Co-existence and conflict in a changing forest landscape: A case study of Maskaure reindeer herding district

Detta är en Master-uppsats från Lunds universitet/Institutionen för kulturgeografi och ekonomisk geografi

Sammanfattning: Land use for reindeer husbandry and forestry are overlapping in large areas of northern Sweden. This co-location is characterized by dynamics in which the forest industry owns the land and the power to transform it, and the reindeer industry possesses a user-right for reindeer grazing and herding. During the last couple of years, critique towards the forest industry has grown louder, and reindeer-herding Sami people argue that their industry is made more difficult in the current form of the landscape.
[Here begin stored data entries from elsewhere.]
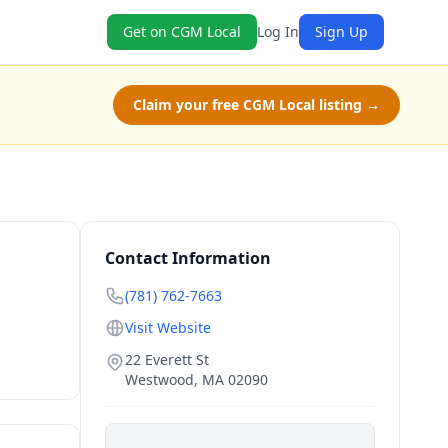
Get on CGM Local
Log In
Sign Up
Claim your free CGM Local listing →
Contact Information
(781) 762-7663
Visit Website
22 Everett St
Westwood
,
MA
02090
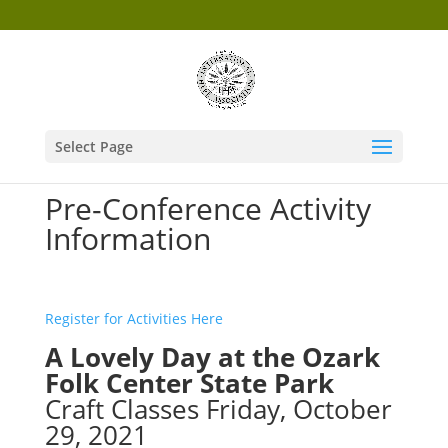
Select Page
Pre-Conference Activity
Information
Register for Activities Here
A Lovely Day at the Ozark
Folk Center State Park
Craft Classes Friday, October
29, 2021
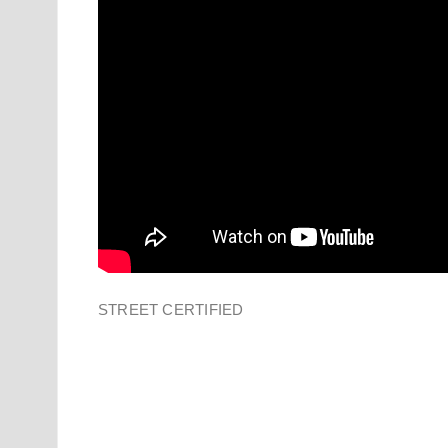
STREET CERTIFIED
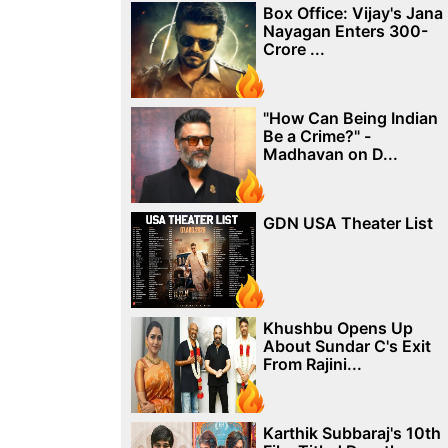
Box Office: Vijay's Jana
Nayagan Enters 300-
Crore ...
"How Can Being Indian
Be a Crime?" -
Madhavan on D...
GDN USA Theater List
Khushbu Opens Up
About Sundar C's Exit
From Rajini...
Karthik Subbaraj's 10th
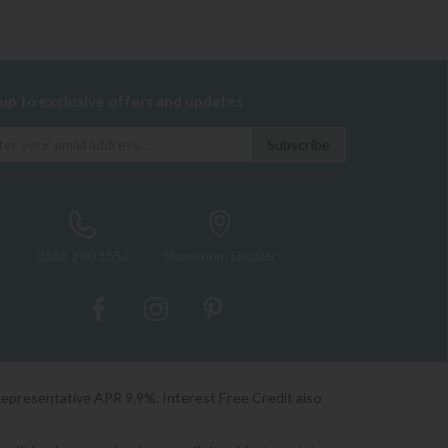
 up to exclusive offers and updates
0333 200 1552
Showroom Locator
Representative APR 9.9%. Interest Free Credit also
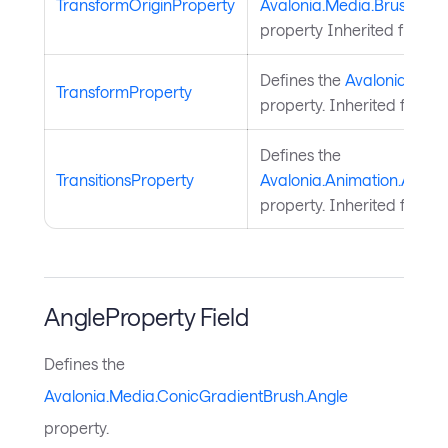
TransformOriginProperty
Avalonia.Media.Brush.Tra
property Inherited from
B
Defines the
Avalonia.Medi
TransformProperty
property. Inherited from
B
Defines the
TransitionsProperty
Avalonia.Animation.Animat
property. Inherited from
A
AngleProperty Field
Defines the
Avalonia.Media.ConicGradientBrush.Angle
property.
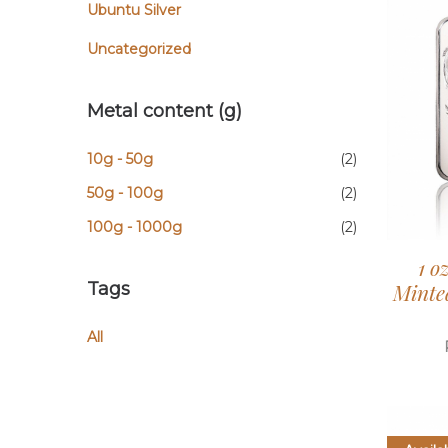
Ubuntu Silver
Uncategorized
Metal content (g)
10g - 50g
(2)
50g - 100g
(2)
100g - 1000g
(2)
1 o
Tags
Minted
All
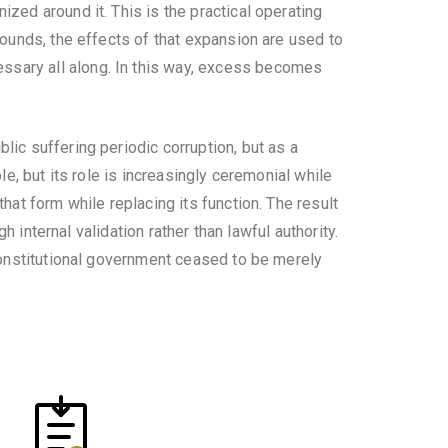
zed around it. This is the practical operating
bounds, the effects of that expansion are used to
ssary all along. In this way, excess becomes
lic suffering periodic corruption, but as a
le, but its role is increasingly ceremonial while
hat form while replacing its function. The result
h internal validation rather than lawful authority.
constitutional government ceased to be merely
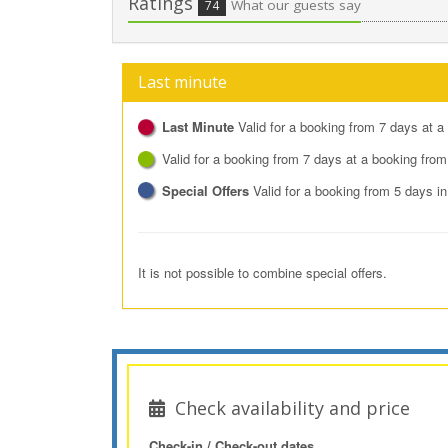
Ratings
What our guests say
74
Last minute
Last Minute
Valid for a booking from 7 days at a
Valid for a booking from 7 days at a booking from
Special Offers
Valid for a booking from 5 days i
It is not possible to combine special offers.
Check availability and price
Check-in / Check-out dates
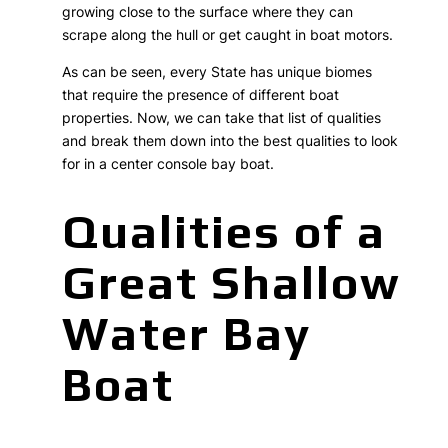
growing close to the surface where they can
scrape along the hull or get caught in boat motors.
As can be seen, every State has unique biomes
that require the presence of different boat
properties. Now, we can take that list of qualities
and break them down into the best qualities to look
for in a center console bay boat.
Qualities of a
Great Shallow
Water Bay
Boat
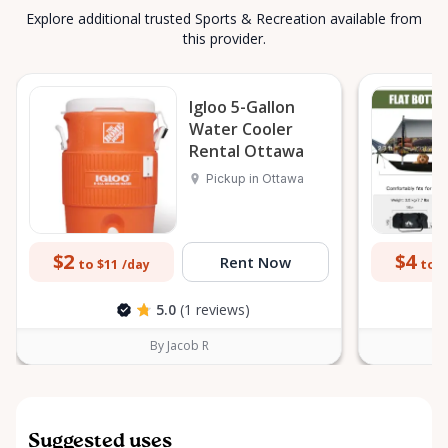
Explore additional trusted Sports & Recreation available from
this provider.
Igloo 5-Gallon
Water Cooler
Rental Ottawa
Pickup in Ottawa
$2
$4
Rent Now
to $11
to $
/day
5.0
(1 reviews)
By Jacob R
Suggested uses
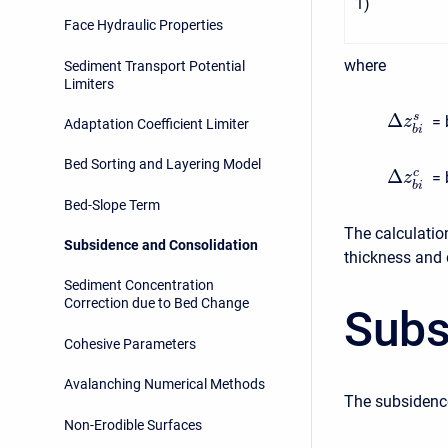
1
)
Face Hydraulic Properties
where
Sediment Transport Potential
Limiters
Δ
s
= 
z
Adaptation Coefficient Limiter
b
i
Bed Sorting and Layering Model
Δ
c
= 
z
b
i
Bed-Slope Term
The calculatio
Subsidence and Consolidation
thickness and 
Sediment Concentration
Correction due to Bed Change
Subs
Cohesive Parameters
Avalanching Numerical Methods
The subsidence
Non-Erodible Surfaces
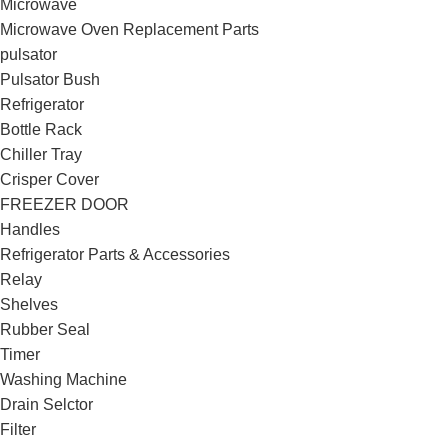
Microwave
Microwave Oven Replacement Parts
pulsator
Pulsator Bush
Refrigerator
Bottle Rack
Chiller Tray
Crisper Cover
FREEZER DOOR
Handles
Refrigerator Parts & Accessories
Relay
Shelves
Rubber Seal
Timer
Washing Machine
Drain Selctor
Filter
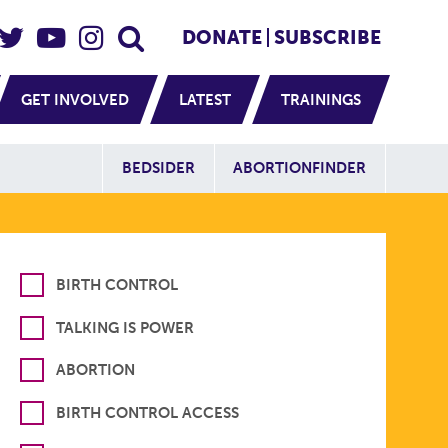
eader Social
Secondary
DONATE
SUBSCRIBE
GET INVOLVED
LATEST
TRAININGS
Additional Sit
BEDSIDER
ABORTIONFINDER
BIRTH CONTROL
TALKING IS POWER
ABORTION
BIRTH CONTROL ACCESS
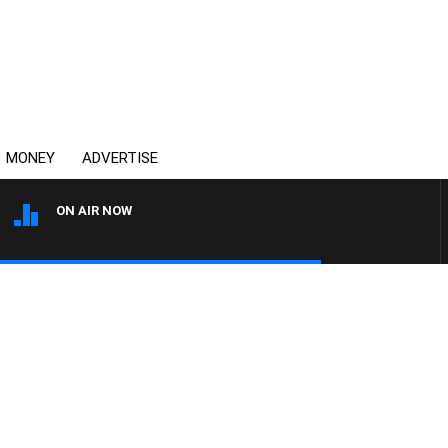
MONEY
ADVERTISE
ON AIR NOW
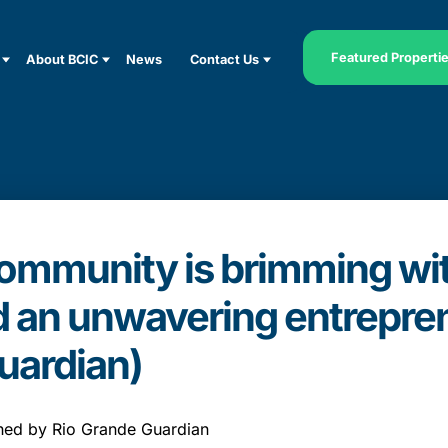
Featured Properti
About BCIC
News
Contact Us
mmunity is brimming with
d an unwavering entreprene
uardian)
ished by Rio Grande Guardian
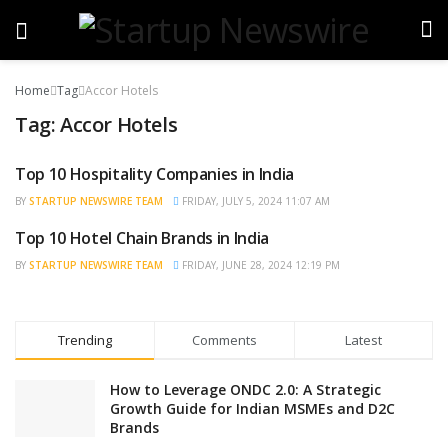
Home
Tag
Accor Hotels
Tag:
Accor Hotels
Top 10 Hospitality Companies in India
BRAND POST
BY
STARTUP NEWSWIRE TEAM
FRIDAY, JULY 5, 2024 11:07 AM
Top 10 Hotel Chain Brands in India
BRAND POST
BY
STARTUP NEWSWIRE TEAM
FRIDAY, JUNE 28, 2024 12:19 PM
Trending
Comments
Latest
How to Leverage ONDC 2.0: A Strategic
Growth Guide for Indian MSMEs and D2C
Brands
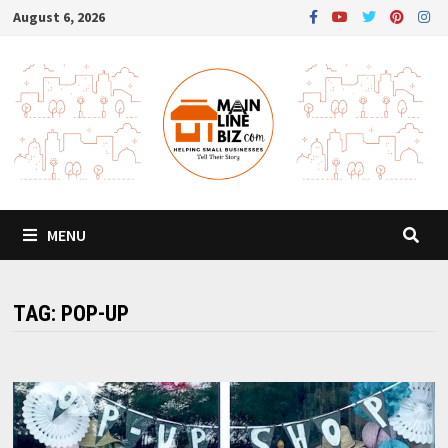
Skip
August 6, 2026
to
content
MENU
TAG:
POP-UP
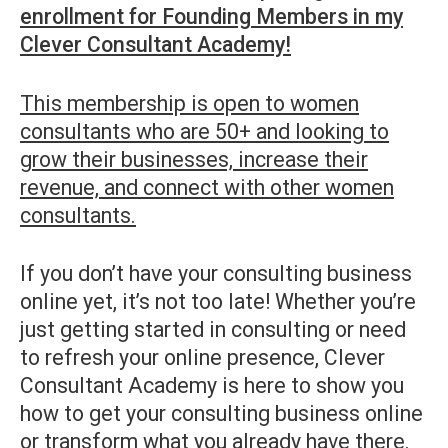
enrollment for Founding Members in my
Clever Consultant Academy!
This membership is open to women
consultants who are 50+ and looking to
grow their businesses, increase their
revenue, and connect with other women
consultants.
If you don’t have your consulting business
online yet, it’s not too late! Whether you’re
just getting started in consulting or need
to refresh your online presence, Clever
Consultant Academy is here to show you
how to get your consulting business online
or transform what you already have there.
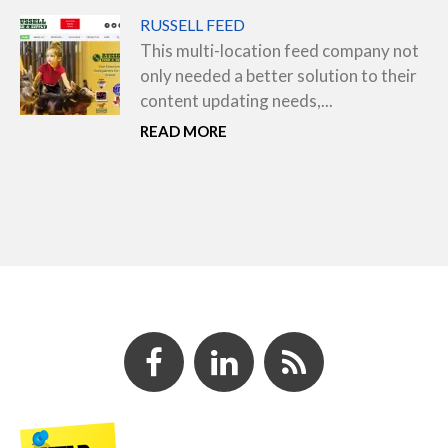
RUSSELL FEED
This multi-location feed company not
only needed a better solution to their
content updating needs,...
READ MORE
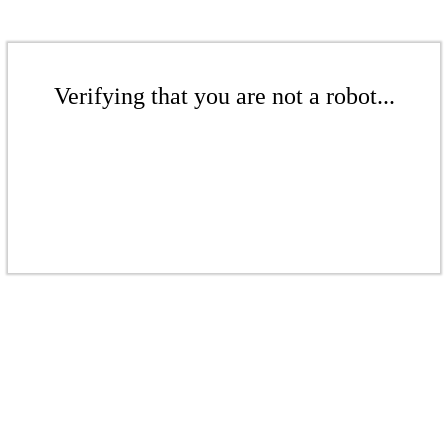
Verifying that you are not a robot...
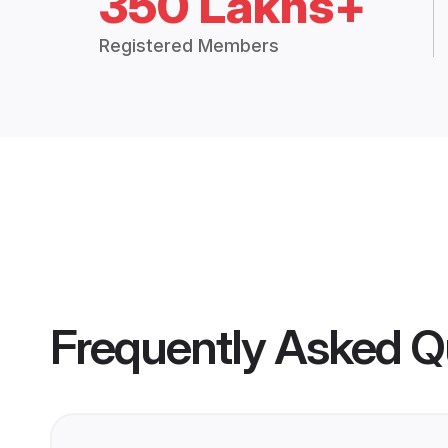
350 Lakhs+
Registered Members
Frequently Asked Q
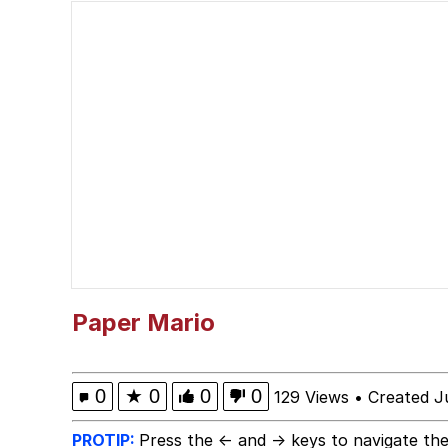
Serious Cat
Akakichi no Eleven Re
Why Do They Call It O
Evelyn Smith Smiling /
My Father-In-Law Is A
Jacob Batalon CEO of
Paper Mario
0
★
0
0
0
129 Views
•
Created J
PROTIP:
Press the ← and → keys to navigate the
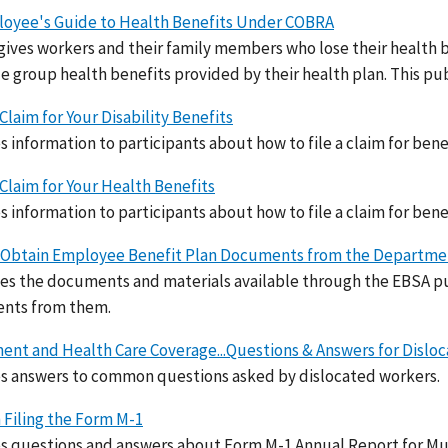
oyee's Guide to Health Benefits Under COBRA
ives workers and their family members who lose their health be
e group health benefits provided by their health plan. This pub
 Claim for Your Disability Benefits
s information to participants about how to file a claim for benef
a Claim for Your Health Benefits
s information to participants about how to file a claim for benef
Obtain Employee Benefit Plan Documents from the Departmen
es the documents and materials available through the EBSA pu
nts from them.
ent and Health Care Coverage...Questions & Answers for Dislo
s answers to common questions asked by dislocated workers.
 Filing the Form M-1
s questions and answers about Form M-1 Annual Report for Mu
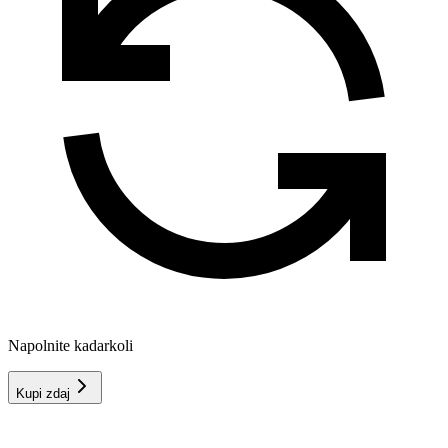
Napolnite kadarkoli
Kupi zdaj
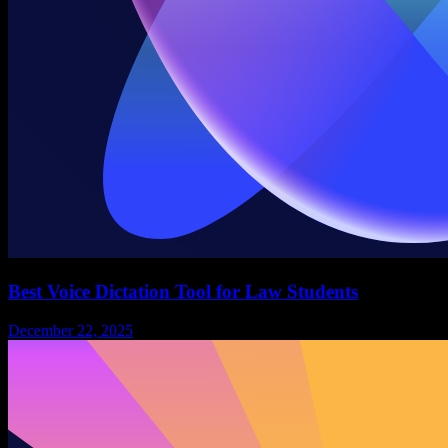
Best Voice Dictation Tool for Law Students
December 22, 2025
By drawing on tools from political economy, mobilizing landscape theory and the concept of access, this thesis critically investigates how the landscape is produced and reproduced by the practices of forestry, and how reindeer husbandry is affected by the changing form of the landscape. To analyze these dynamics in the concrete, the thesis conducts a case study of Maskaure reindeer herding district. Maskaure is a forest herding district in northern Sweden, at the border between Norrbotten and Västerbotten, whose pastoral practices and activities are negotiated by the landscape transformations which they live in, and produce in. Through fieldwork, semi-structured interviews, and secondary data, this thesis examines how the Maskaure landscape is produced by forestry, and how the herding district’s activities are affected, bounded, and negotiated by this form of the landscape. In extension, the thesis investigates how this affects the people who are living in and producing in this landscape. Clear-cutting, fertilization, soil preparation, and re-plantation of densely-growing, non-native tree species – are all interventions in the landscape that create an evenly aged, productive forest landscape, functional for profitable forestry today and in the future. These practices, combined with overlapping land pressures from fossil-free investments into the northern Swedish landscape, result in a spatially fragmented forest for reindeer husbandry. In addition, the political framework set up to protect Sami land use are insufficient in this task, resulting in the political power of the herding district being undermined. Due to these dynamics, reindeer herders are living and working in a landscape that gradually is functionally disintegrated for the purpose of reindeer husbandry. These processes entail that reindeer husbandry in Maskaure today is more difficult, and more expensive, compared to 10-20 years ago.